“Aku tidak bisa terus berharap pada Mas Adam.”
Itu adalah hal yang Gauri sadari setelah melihat Adam bermain api dengan wanita lain. Perpisahan sudah di depan mata. Apalagi Adam masih saja bungkam sampai tiga hari kemudian.
Tak mau terus berdiam diri, Gauri pergi ke Universitas Pelita Bangsa. Wanita itu bersyukur kakinya yang terkilir cepat sembuh sehingga dia tidak perlu meminta Denny mengantarnya ke sini.
Sopir Keluarga Harraz itu pasti akan melapor pada Adam ke mana dirinya pergi. Sementara Gauri masih ingin merahasiakan hal ini dari Adam.
Jika ingin terus hidup dan tidak mengulang kesalahan orang tuanya yang terlilit utang, Gauri harus mendapatkan pekerjaan yang layak. Dia butuh keahlian untuk mendapatkan hal itu.
Saat Gauri sedang menyerahkan berkas administrasi ke petugas kampus, seorang wanita memanggil dan memintanya untuk ikut ke Kantor Kepala Jurusan.

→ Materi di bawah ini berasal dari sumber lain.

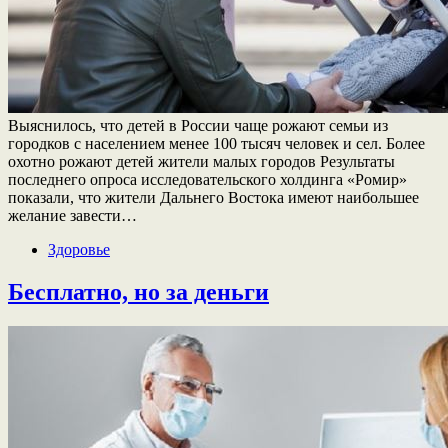
Выяснилось, что детей в России чаще рожают семьи из
городков с населением менее 100 тысяч человек и сел. Более
охотно рожают детей жители малых городов Результаты
последнего опроса исследовательского холдинга «Ромир»
показали, что жители Дальнего Востока имеют наибольшее
желание завести…
Здоровье
Бесплатно, но за деньги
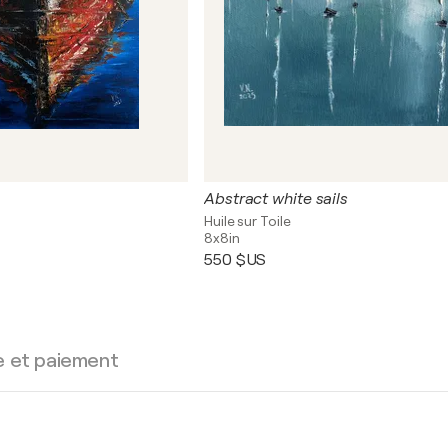
Abstract white sails
Huile sur Toile
8x8in
550 $US
e et paiement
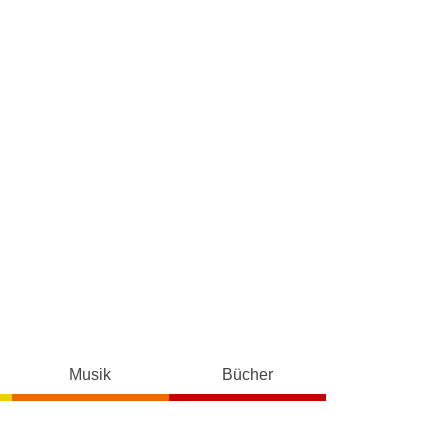
Musik
Bücher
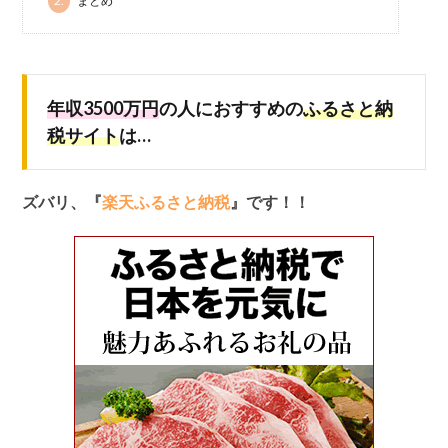
2.
まとめ
年収3500万円
の人におすすめの
ふるさと納
税サイト
は…
ズバリ、『
楽天ふるさと納税
』です！！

“Maaf, memanggilmu seperti ini. Saya Ezra, Gauri,” ucap pria yang duduk di balik meja dengan tanda nama Ezra Damon, S.M, M.M. Kepala Jurusan Bisnis dan Manajemen. Dia mengulurkan tangan.
“Pak Ezra yang waktu itu menolong saya di pesta donasi Heal the Hearts Club, kan?” tanya Gauri. Tangannya menyambut uluran tangan dari Ezra.

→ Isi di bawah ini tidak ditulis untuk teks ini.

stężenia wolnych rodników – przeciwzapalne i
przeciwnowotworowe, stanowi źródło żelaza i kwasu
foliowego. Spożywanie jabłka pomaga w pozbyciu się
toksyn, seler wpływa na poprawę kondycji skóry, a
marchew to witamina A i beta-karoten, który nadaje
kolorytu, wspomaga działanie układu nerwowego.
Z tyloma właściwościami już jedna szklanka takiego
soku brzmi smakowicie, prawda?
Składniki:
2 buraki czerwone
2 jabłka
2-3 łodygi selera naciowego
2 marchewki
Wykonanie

Mata Gauri membesar seiring dengan senyumnya yang melebar. Dadanya terasa hangat melihat sosok di hadapannya. Dia pikir, pertemuan yang tidak disengaja antara korban dan pahlawannya hanya akan ada di televisi.
“Betul sekali. Saya tidak menyangka kamu akan mendaftar di universitas ini, terlebih jurusan yang ada di bawah tanggung jawab saya,” sahut Ezra dengan mata berbinar.
“Maaf, saya terlambat mengucapkannya. Terima kasih untuk malam itu,” kata Gauri mulai melepas jabatan tangan mereka.
Ezra mempersilakan Gauri duduk di sofa. Kantor yang terletak di lantai satu gedung universitas itu ditata dengan minimalis. Ada jendela besar di sudut kanan yang mengarah ke taman universitas.
“Sudah seharusnya saya menjaga cucu dari Thomas Uno,” ujar Ezra menyugar rambutnya. “Saya sudah lama mencari kamu. Pantas saja kamu sulit ditemukan, ternyata kamu tinggal bersama Keluarga Harraz yang tertutup.”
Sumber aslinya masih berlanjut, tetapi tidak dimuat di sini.